Welcome and Chapter 1

Tyler George

Cornell College
STA 363 Spring 2025 Block 8

Welcome!

Instructor

Dr. Tyler George: tgeorge@cornellcollege.edu

Course logistics

Course Dates: August 26th to September 18th
Course sessions: By Appointment
Exam Dates: tbd

Generalized Linear Models

In statistics, a generalized linear model (GLM) is a flexible generalization of ordinary linear regression. The GLM generalizes linear regression by allowing the linear model to be related to the response variable via a link function and by allowing the magnitude of the variance of each measurement to be a function of its predicted value.

Logistic regression

\[\begin{aligned}\pi = P(y = 1 | x) \hspace{2mm} &\Rightarrow \hspace{2mm} \text{Link function: } \log\big(\frac{\pi}{1-\pi}\big) \\ &\Rightarrow \log\big(\frac{\pi}{1-\pi}\big) = \beta_0 + \beta_1~x\end{aligned}\]

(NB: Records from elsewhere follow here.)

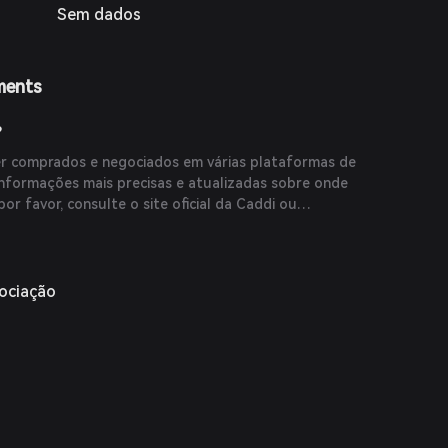
Sem dados
ments
?
r comprados e negociados em várias plataformas de
informações mais precisas e atualizadas sobre onde
or favor, consulte o site oficial da Caddi ou
das confiáveis.
gociação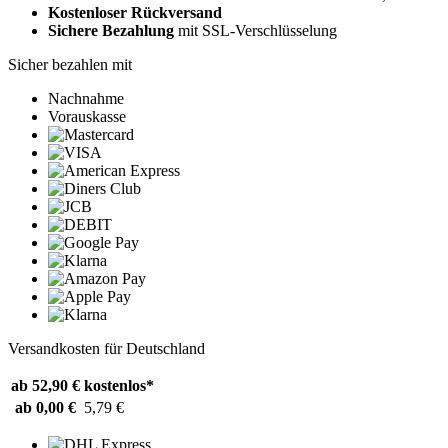
Kostenloser Rückversand
Sichere Bezahlung
mit SSL-Verschlüsselung
Sicher bezahlen mit
Nachnahme
Vorauskasse
Versandkosten für Deutschland
ab 52,90 €
kostenlos*
ab 0,00 €
5,79 €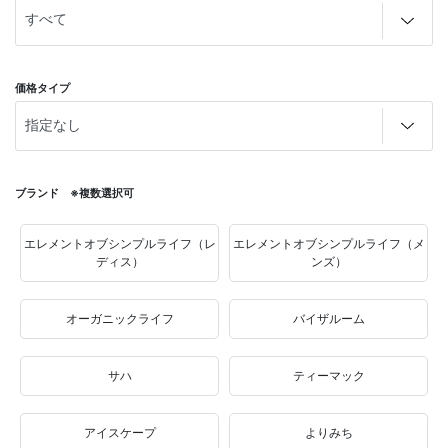
価格タイプ
ブランド ※複数選択可
エレメントオブシンプルライフ（レ
エレメントオブシンプルライフ（メ
ディス）
ンズ）
オーガニックライフ
バイザルーム
サハ
ティーマック
アイスケープ
よりみち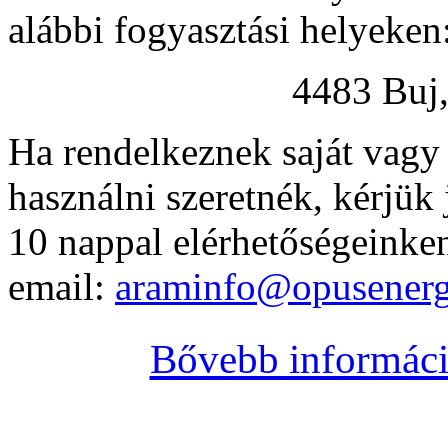
alábbi fogyasztási helyeken
4483 Buj,
Ha rendelkeznek saját vagy b
használni szeretnék, kérjük 
10 nappal elérhetőségeinken
email:
araminfo@opusenerg
Bővebb információ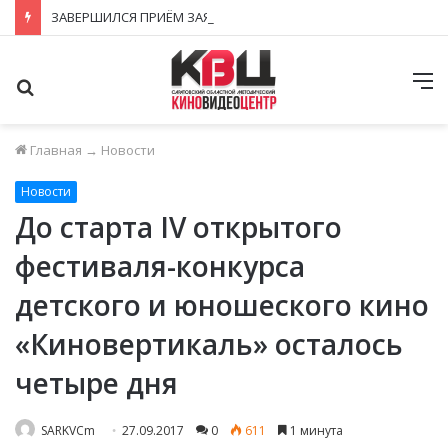
ЗАВЕРШИЛСЯ ПРИЁМ ЗАЯВОК НА ФЕСТИВАЛЬ-КОНКУРС «КИНОВЕРТИКАЛЬ 2026»
Поиск
М
Главная
→
Новости
Новости
До старта IV открытого
фестиваля-конкурса
детского и юношеского кино
«Киновертикаль» осталось
четыре дня
SARKVCm
27.09.2017
0
611
1 минута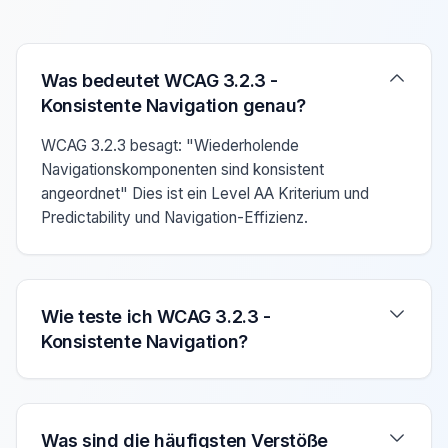
Verwenden Sie die Pfeiltasten Auf/Ab um zwischen den F
Was bedeutet WCAG 3.2.3 -
Konsistente Navigation genau?
WCAG 3.2.3 besagt: "Wiederholende
Navigationskomponenten sind konsistent
angeordnet" Dies ist ein Level AA Kriterium und
Predictability und Navigation-Effizienz.
Wie teste ich WCAG 3.2.3 -
Konsistente Navigation?
Was sind die häufigsten Verstöße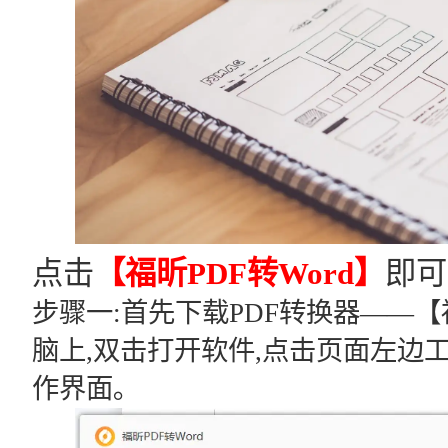
点击
【福昕PDF转Word】
即可
步骤一:首先下载PDF转换器——【福
脑上,双击打开软件,点击页面左边工
作界面｡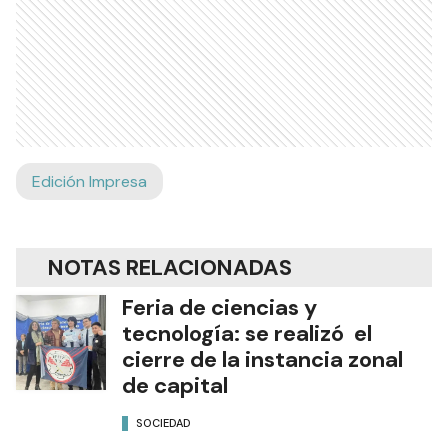
Edición Impresa
NOTAS RELACIONADAS
Feria de ciencias y
tecnología: se realizó el
cierre de la instancia zonal
de capital
SOCIEDAD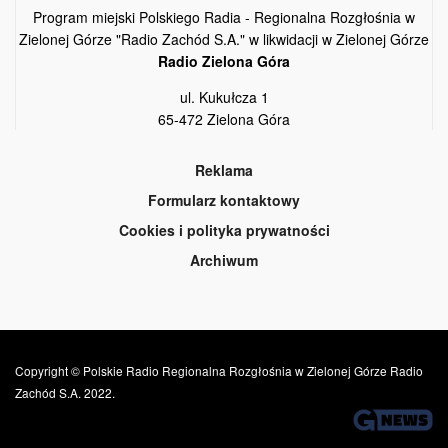
Program miejski Polskiego Radia - Regionalna Rozgłośnia w
Zielonej Górze "Radio Zachód S.A." w likwidacji w Zielonej Górze
Radio Zielona Góra
ul. Kukułcza 1
65-472 Zielona Góra
Reklama
Formularz kontaktowy
Cookies i polityka prywatności
Archiwum
Copyright © Polskie Radio Regionalna Rozgłośnia w Zielonej Górze Radio
Zachód S.A. 2022.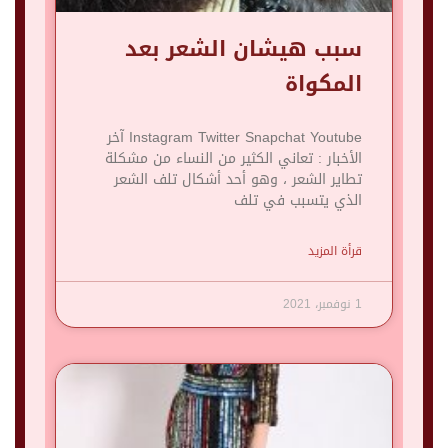
سبب هيشان الشعر بعد
المكواة
Instagram Twitter Snapchat Youtube آخر
الأخبار : تعاني الكثير من النساء من مشكلة
تطاير الشعر ، وهو أحد أشكال تلف الشعر
الذي يتسبب في تلف
قرأة المزيد
1 نوفمبر، 2021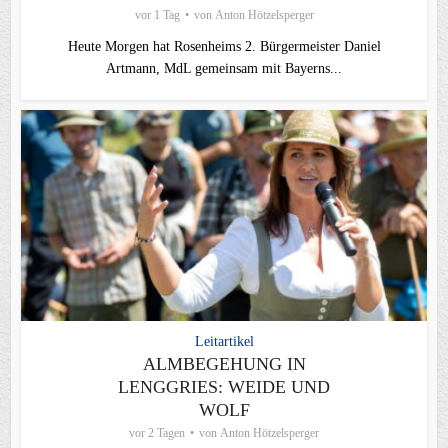
vor 1 Tag
von
Anton Hötzelsperger
Heute Morgen hat Rosenheims 2. Bürgermeister Daniel
Artmann, MdL gemeinsam mit Bayerns...
Leitartikel
ALMBEGEHUNG IN
LENGGRIES: WEIDE UND
WOLF
vor 2 Tagen
von
Anton Hötzelsperger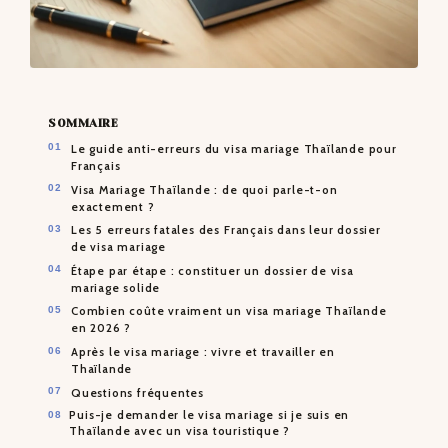
SOMMAIRE
Le guide anti-erreurs du visa mariage Thaïlande pour
Français
Visa Mariage Thaïlande : de quoi parle-t-on
exactement ?
Les 5 erreurs fatales des Français dans leur dossier
de visa mariage
Étape par étape : constituer un dossier de visa
mariage solide
Combien coûte vraiment un visa mariage Thaïlande
en 2026 ?
Après le visa mariage : vivre et travailler en
Thaïlande
Questions fréquentes
Puis-je demander le visa mariage si je suis en
Thaïlande avec un visa touristique ?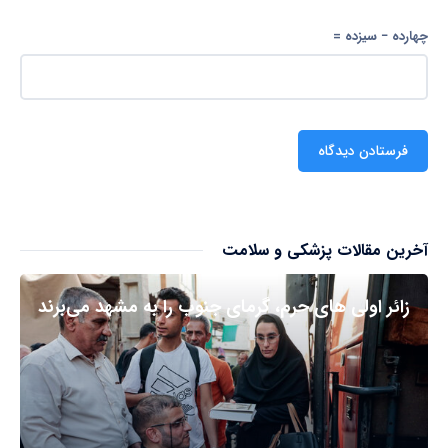
چهارده − سیزده =
آخرین مقالات پزشکی و سلامت
زائر اولی های حرم، گرمای جنوب را به مشهد می‌برند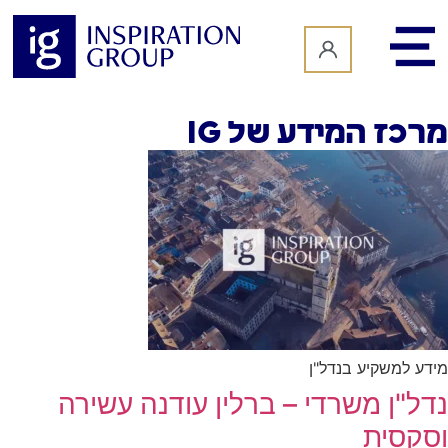
לתוכן
מרכז המידע של IG
מידע למשקיע בנדל"ן
נדל"ן משרדי – ברלין עודנה עשירה
וסקסית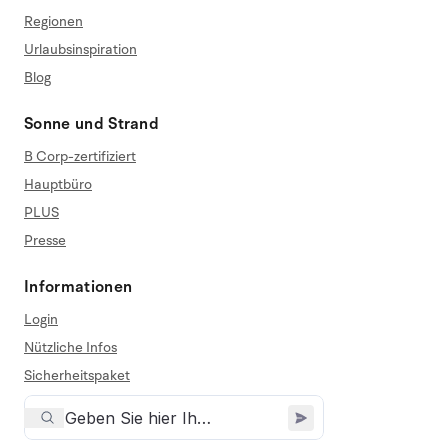
Regionen
Urlaubsinspiration
Blog
Sonne und Strand
B Corp-zertifiziert
Hauptbüro
PLUS
Presse
Informationen
Login
Nützliche Infos
Sicherheitspaket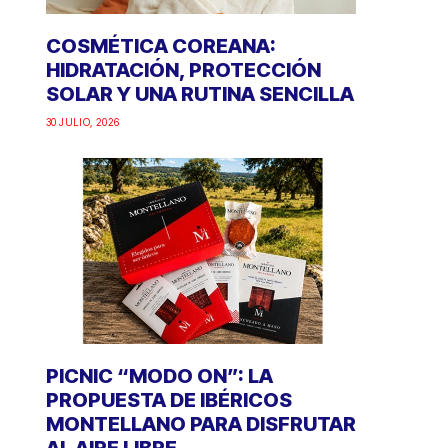
COSMÉTICA COREANA:
HIDRATACIÓN, PROTECCIÓN
SOLAR Y UNA RUTINA SENCILLA
30 JULIO, 2026
PICNIC “MODO ON”: LA
PROPUESTA DE IBÉRICOS
MONTELLANO PARA DISFRUTAR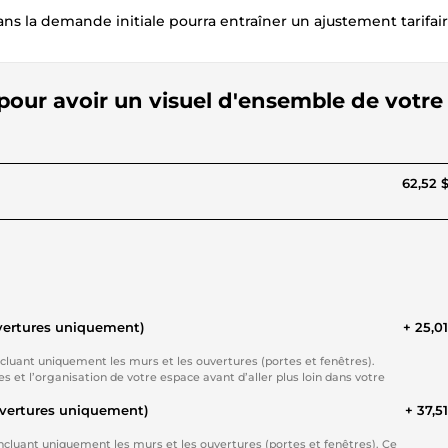
s la demande initiale pourra entraîner un ajustement tarifai
 pour avoir un visuel d'ensemble de votre
62,52 
uvertures uniquement)
+ 25,0
ncluant uniquement les murs et les ouvertures (portes et fenêtres).
 et l’organisation de votre espace avant d’aller plus loin dans votre
uvertures uniquement)
+ 37,5
cluant uniquement les murs et les ouvertures (portes et fenêtres). Ce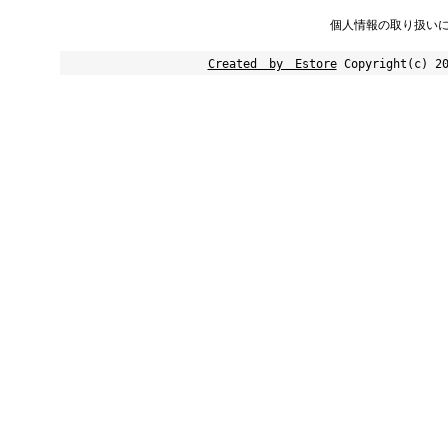
個人情報の取り扱い
Created by Estore
Copyright(c) 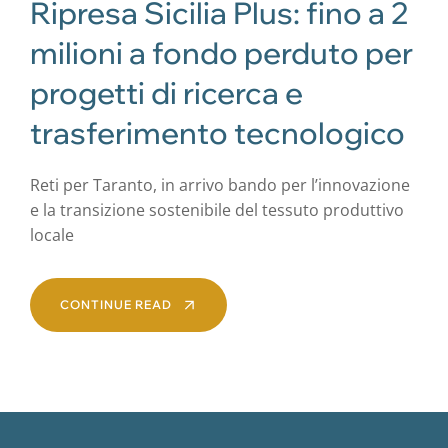
Ripresa Sicilia Plus: fino a 2
milioni a fondo perduto per
progetti di ricerca e
trasferimento tecnologico
Reti per Taranto, in arrivo bando per l’innovazione
e la transizione sostenibile del tessuto produttivo
locale
CONTINUE READ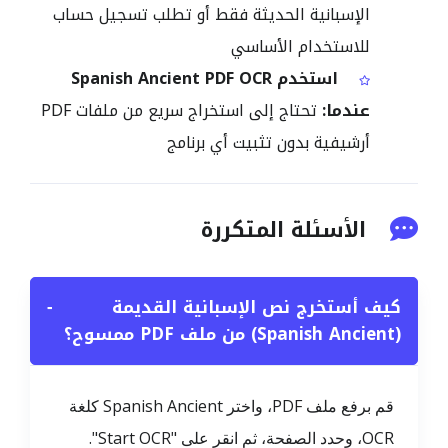
الإسبانية الحديثة فقط أو تطلب تسجيل حساب
للاستخدام الأساسي
استخدم Spanish Ancient PDF OCR
عندما:
تحتاج إلى استخراج سريع من ملفات PDF
أرشيفية بدون تثبيت أي برنامج
الأسئلة المتكررة
كيف أستخرج نص الإسبانية القديمة
−
(Spanish Ancient) من ملف PDF ممسوح؟
قم برفع ملف PDF، واختر Spanish Ancient كلغة
OCR، وحدد الصفحة، ثم انقر على "Start OCR".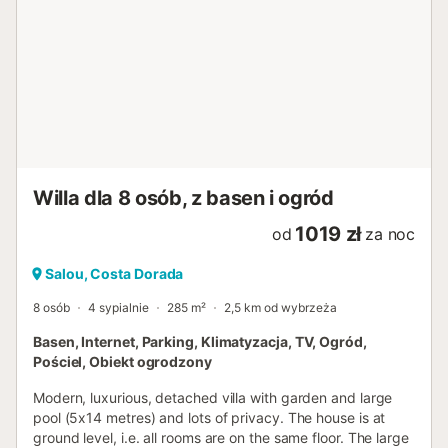
Willa dla 8 osób, z basen i ogród
1019 zł
od
za noc
Salou, Costa Dorada
8 osób
4 sypialnie
285 m²
2,5 km od wybrzeża
Basen, Internet, Parking, Klimatyzacja, TV, Ogród,
Pościel, Obiekt ogrodzony
Modern, luxurious, detached villa with garden and large
pool (5x14 metres) and lots of privacy. The house is at
ground level, i.e. all rooms are on the same floor. The large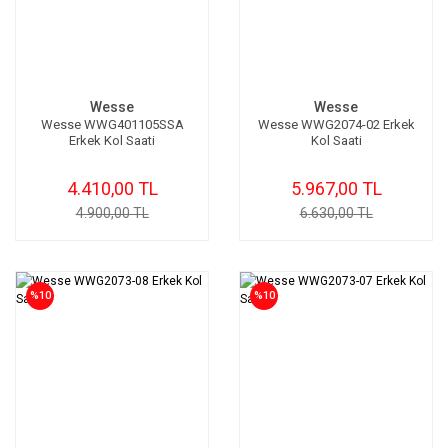
Wesse
Wesse
Wesse WWG401105SSA
Wesse WWG2074-02 Erkek
Erkek Kol Saati
Kol Saati
4.410,00 TL
5.967,00 TL
4.900,00 TL
6.630,00 TL
%10
%10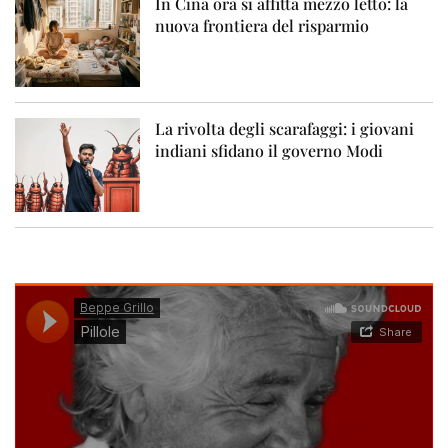
In Cina ora si affitta mezzo letto: la
nuova frontiera del risparmio
La rivolta degli scarafaggi: i giovani
indiani sfidano il governo Modi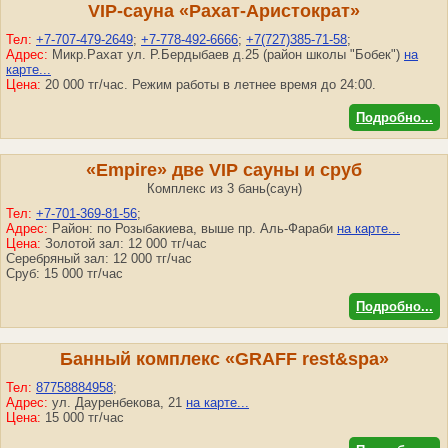
VIP-сауна «Рахат-Аристократ»
Тел:
+7-707-479-2649
;
+7-778-492-6666
;
+7(727)385-71-58
;
Адрес:
Микр.Рахат ул. Р.Бердыбаев д.25 (район школы "Бобек")
на
карте...
Цена:
20 000 тг/час. Режим работы в летнее время до 24:00.
Подробно...
«Empire» две VIP сауны и сруб
Комплекс из 3 бань(саун)
Тел:
+7-701-369-81-56
;
Адрес:
Район: по Розыбакиева, выше пр. Аль-Фараби
на карте...
Цена:
Золотой зал: 12 000 тг/час
Серебряный зал: 12 000 тг/час
Сруб: 15 000 тг/час
Подробно...
Банный комплекс «GRAFF rest&spa»
Тел:
87758884958
;
Адрес:
ул. Дауренбекова, 21
на карте...
Цена:
15 000 тг/час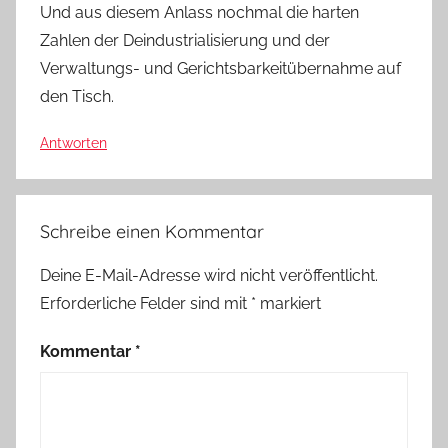
Und aus diesem Anlass nochmal die harten
Zahlen der Deindustrialisierung und der
Verwaltungs- und Gerichtsbarkeitübernahme auf
den Tisch.
Antworten
Schreibe einen Kommentar
Deine E-Mail-Adresse wird nicht veröffentlicht.
Erforderliche Felder sind mit
*
markiert
Kommentar
*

What we’re covering this semester(1/3)

Generalized Linear Models (Ch 1 - 6)

Introduce models for non-normal response variables
Estimation, interpretation, and inference
Mathematical details showing how GLMs are connected

What we’re covering this semester(2/3)

Modeling correlated data (Ch 7 - 9)

Introduce multilevel models for correlated and longitudinal data
Estimation, interpretation, and inference
Mathematical details, particularly diving into covariance structures

What we’re covering this semester(3/3)

More Regression Models (ITSL Chapter 7) - Polynomial Regression - Regression Splines - Smoothing Splines - Generalized Additive Models (GAMS)

Meet your classmates!

Create larger groups
Quick introductions - Name, year, and major
Choose a reporter
- Need help choosing? Person with birthday closest to December 1st.
Identify 8 things everyone in the group has in common
- Not being a Cornell Student
- Not clothes (we’re all wearing socks)
- Not body parts (we all have a nose)

Reporter will share list with the class

What background is assumed for the course?

Pre-reqs

STA 201, 202 and DSC 223

Background knowledge

Statistical content
- Linear and logistic regression
- Statistical inference
- Basic understanding of random variables

Computing
- Using R for data analysis
- Writing reports using R Markdown or Quarto

Course Toolkit (1/2)

Website
- https://stats-tgeorge.github.io/STA363_AdvReg/
- Central hub for the course
- Notes
- Labs
- Datasets

Course Toolkit (1/2)

Moodle:
- https://moodle.cornellcollege.edu/course/view.php?id=7908
- Submissions
- Gradebook
- Announcements

Class Meetings

Lectures

Some traditional lecture
Individual and group labs
Bring fully-charged laptop
Mini-projects
Exams

Attendance is expected (if you are healthy!)

Textbook

Beyond Multiple Linear Regression by Paul Roback and Julie Legler

Available online
Hard copies available for purchase

Textbook 2

The secondary text is: An Introduction to Statistical Learning with Applications in R by Gareth James, Daniela Witten, Trevor Hastie, and Robert Tibshirani – it is freely available online. Chapter 7.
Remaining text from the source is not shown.